Optimization of road pavement design, especially towards the surface of the pavement, requires a more rational approach to modeling of truck tire-road contact stresses. Various road surfacing failures are given in this paper as examples, and it is shown that the traditional civil engineering tire model represented by a single uniformly distributed vertical contact stress of circular shape is inadequate to explain this type of surface failure. This paper therefore discusses the direct measurement of threedimensional (3D) tire pavement contact stresses using a flatbed sensor system referred to as the “Stress-In-Motion” (SIM) system. The SIM system (or device) consists of multiple conically shaped steel pins, as well as an array of instrumented sensors based on strain gauge technology. The test surface is textured with skid resistance approaching that of a dry asphalt layer.
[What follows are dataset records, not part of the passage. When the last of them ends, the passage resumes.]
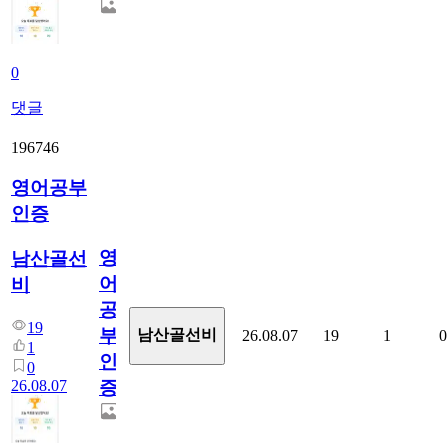
0
댓글
196746
영어공부
인증
영
남산골선
어
비
공
19
부
남산골선비
26.08.07
19
1
0
1
인
0
26.08.07
증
Full-scale truck tires have been tested since the mid-1990s and experience shows that 3D tire contact stresses are non-uniform and the footprint is often not of circular shape. It was found that especially the vertical shape of contact stress distribution changes, mainly as a function of tire loading. In overloaded/underinflated cases, vertical contact stresses maximize towards the edges of the tire contact patch. Higher inflation pressures at lower loads, on the other hand, result in maximum vertical stresses towards the center portion of the tire contact patch. These differences in shape and magnitude need to be incorporated into modern road pavement design. Four different tire models were used to represent a single tire type in order to demonstrate its effect on road pavement response of a typical South African pavement structure. Only applied vertical stress was used for the analyses. It was found that road surface layer life can reduce by as much as 94 percent as a result of simply using a different tire model on the same pavement structure.